__Stored records__
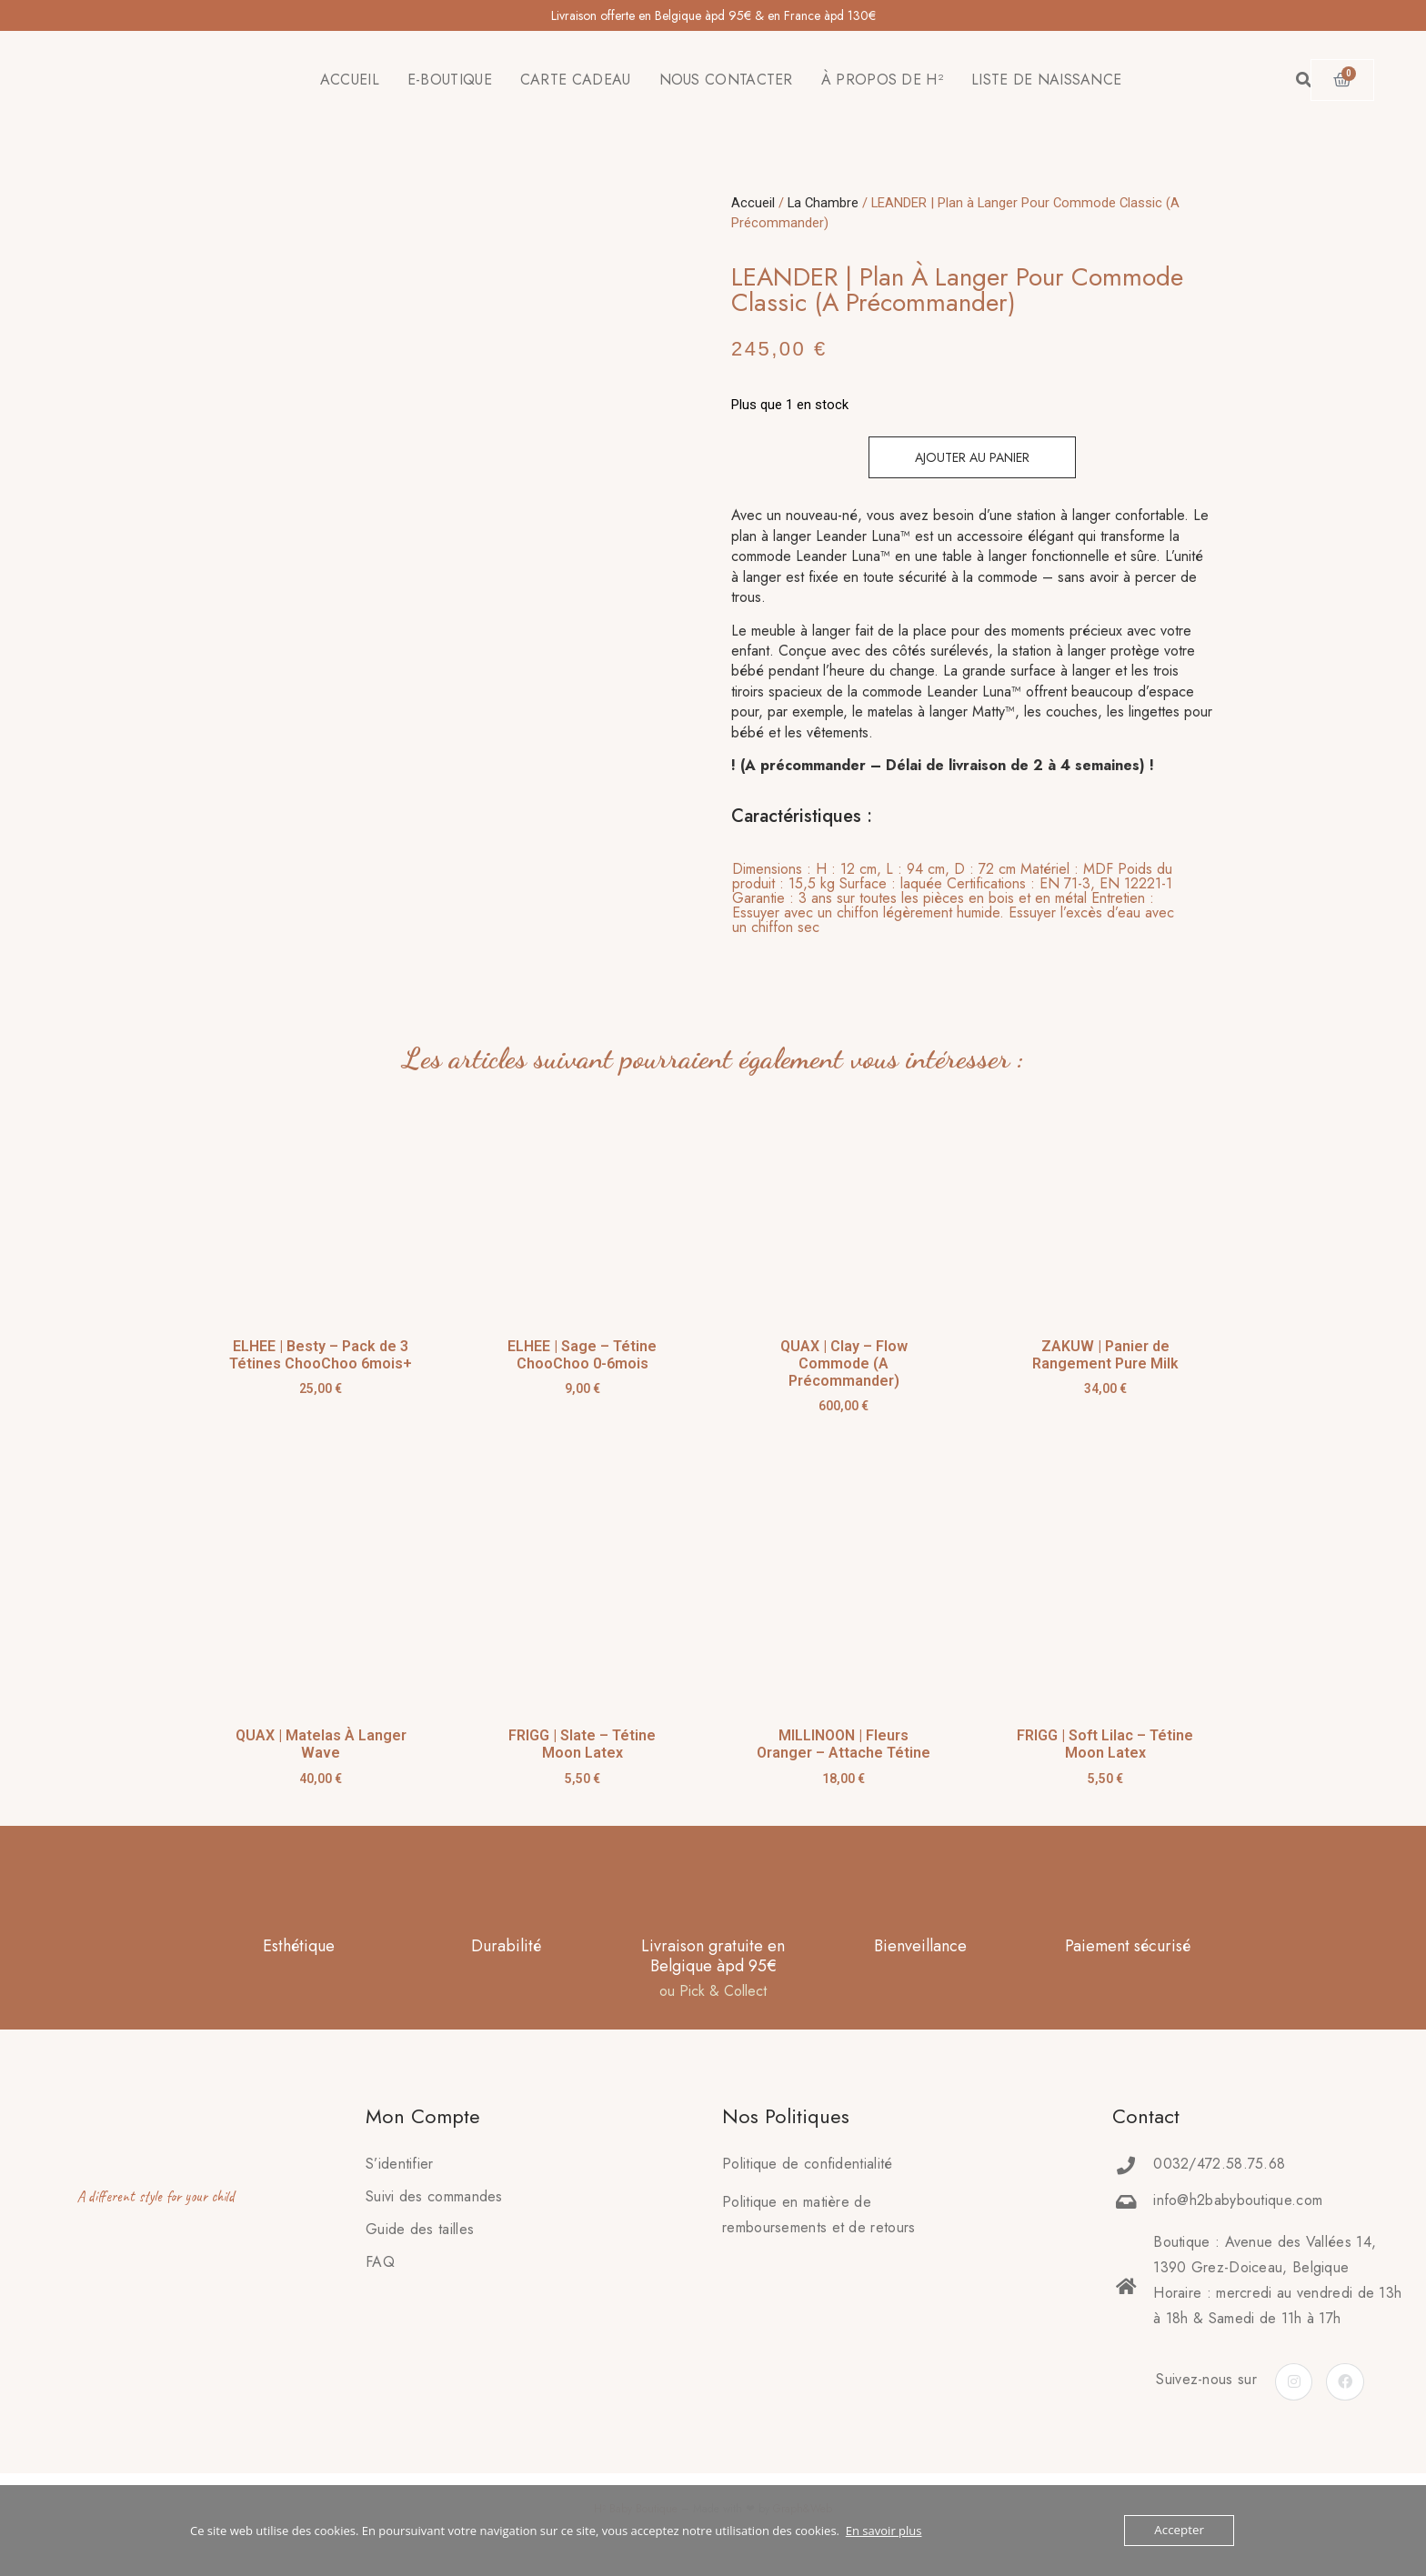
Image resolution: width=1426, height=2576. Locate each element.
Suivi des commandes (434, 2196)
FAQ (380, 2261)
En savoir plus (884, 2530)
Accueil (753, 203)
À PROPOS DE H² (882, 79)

* * *

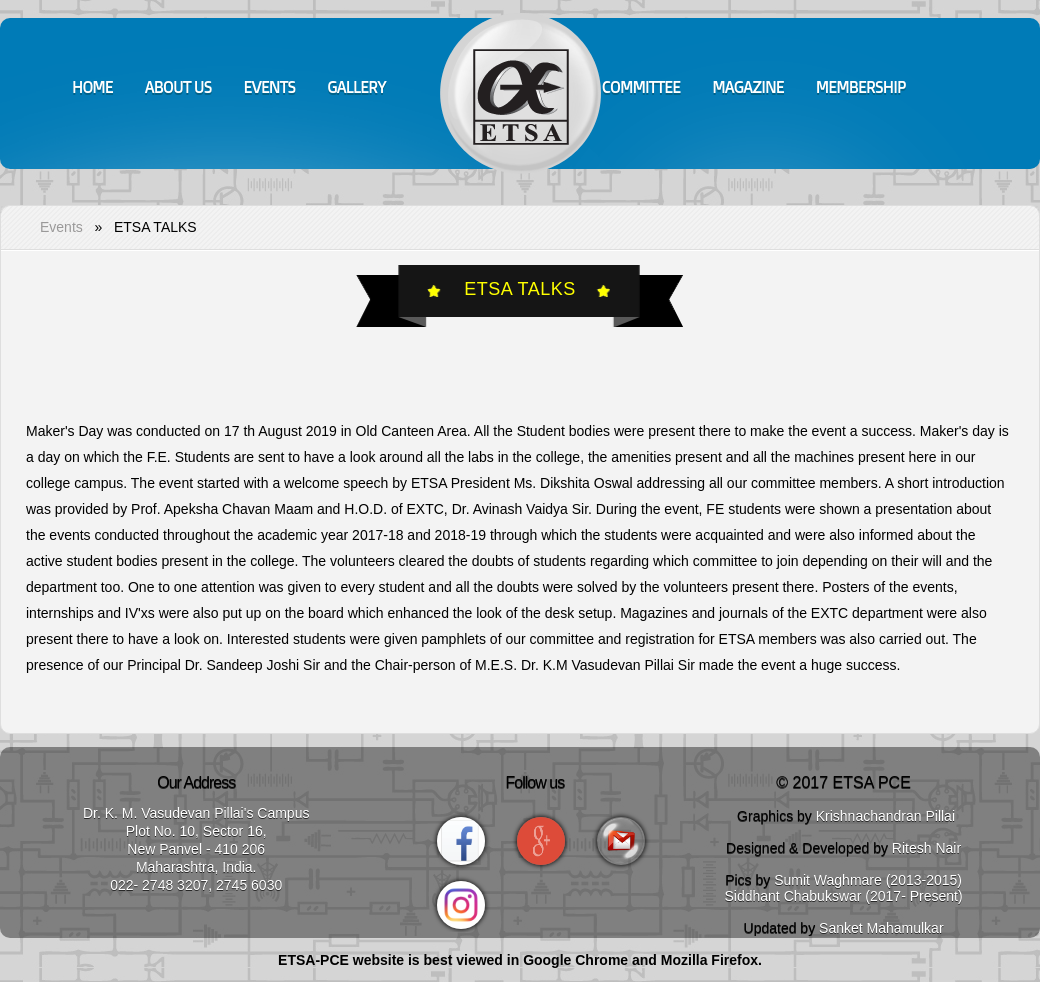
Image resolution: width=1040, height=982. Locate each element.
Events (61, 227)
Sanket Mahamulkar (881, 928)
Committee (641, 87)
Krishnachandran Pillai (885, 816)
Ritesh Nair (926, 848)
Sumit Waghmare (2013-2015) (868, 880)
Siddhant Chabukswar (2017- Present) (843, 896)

__EXERCISE REQUIREMENTS__
In the entries above, find each line with the word "width" and copy it.

__ANSWER__
Image resolution: width=1426, height=2576. Locate each element.
Image resolution: width=1040, height=982. Locate each element.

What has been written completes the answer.